Änderung des Jagdgesetzes: Die in den letzten 25 Jahren von 0 auf 80 Tiere explodierende Wolfspopulation hat vor allem die Bauern und Jäger in den Bergkantonen Graubünden und Wallis zu den Waffen gerufen. Die ersten, weil ihre unbeaufsichtigten und ungeschützten Schafs- und Ziegenherden jetzt nicht nur von Blitzschlag, Abstürzen und Krankheiten leicht dezimiert (ca. 4’000 Tiere jährlich), sondern eben neu auch massenhaft (ca. 400 Tiere jährlich) vom Wolf dahingerafft wurden.
Die zweiten, weil sich der Wolf, unfairerweise mit besseren genetischen Voraussetzungen, als hartnäckiger Konkurrent bei der Hege und Pflege des Wildbestandes erwies. Dies, ohne dabei Kühe und Jagdhunde, welche sich dummerweise in die Flugbahn der Geschosse tummelten, zu Kollateralschäden zu machen. Da nur 48.1% mit den Bauern und Jägern fühlten, braucht es auch in Zukunft offiziell eine Verhaltensstörung bei einem Wolf, bevor er abgeknallt werden kann.
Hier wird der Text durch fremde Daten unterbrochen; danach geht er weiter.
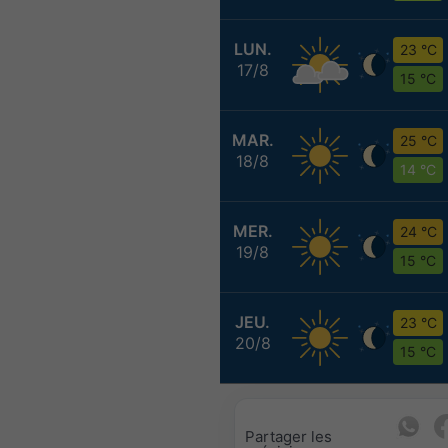
LUN.
23 °C
17/8
15 °C
MAR.
25 °C
18/8
14 °C
MER.
24 °C
19/8
15 °C
JEU.
23 °C
20/8
15 °C
Partager les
Das enttäuschte Geheule liess nicht lange auf sich warten. Der oberste Bauer macht gleich das ganze Volk als unbezahlte Freizeit-Alpwirte für alle Folgeschäden verantwortlich. «Das Schweizer Volk hat es leider verpasst, auch Schafe, Ziegen oder Kälber besser zu schützen», so SBV-Präsident Markus Ritter.
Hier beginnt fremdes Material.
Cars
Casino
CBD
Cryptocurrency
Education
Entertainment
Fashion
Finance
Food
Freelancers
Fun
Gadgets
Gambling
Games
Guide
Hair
Dieselben, welche gerne ziemlich ungehindert dem Wolf, Luchs und Bär den Garaus gemacht hätten, betrauern in ihrer Stellungnahme zum Abstimmungsresultat mit Krokodilstränen, dass “statt nur noch Wolf, Steinbock und Höckerschwan über 300 geschützte Arten von den Kantonen weiterhin reguliert und vom Bundesrat zur Jagd freigegeben werden dürfen”. Schluchz.
Den Vogel abgeschossen haben die Abstimmenden, zumindest beinahe, beim Bundesbeschluss über die Beschaffung neuer Kampfflugzeuge. Ein Zufallsmehr von 50.1% sorgten dafür, dass auch zukünftige Bedrohungen mit Mitteln der vorletzten Generation bekämpft werden können. So ein wenig, wie das Coronavirus mit Faxgeräten platt machen zu wollen.
Dies, weil wahrscheinlich aus gutnachbarschaftlichen Gründen und weil man dem Genie in Washington nicht auch noch die Schlüssel zu unseren Kampf-Jets überlassen möchte, nicht die technisch besten, sondern geopolitisch verträglichsten Flugzeuge gewählt werden. Die nützen zwar nichts bei der Bekämpfung der wahrscheinlich realistischeren Bedrohungen wie Cyberattacken, Pandemien, Migrationsbewegungen, Umweltkatastrophen, auch nicht gegen militärische Attacken mit Marschflugkörpern, Drohnen oder ballistischen Raketen, aber irgendwie müssen ja auch in Zukunft die WEF-TeilnehmerInnen geschützt werden.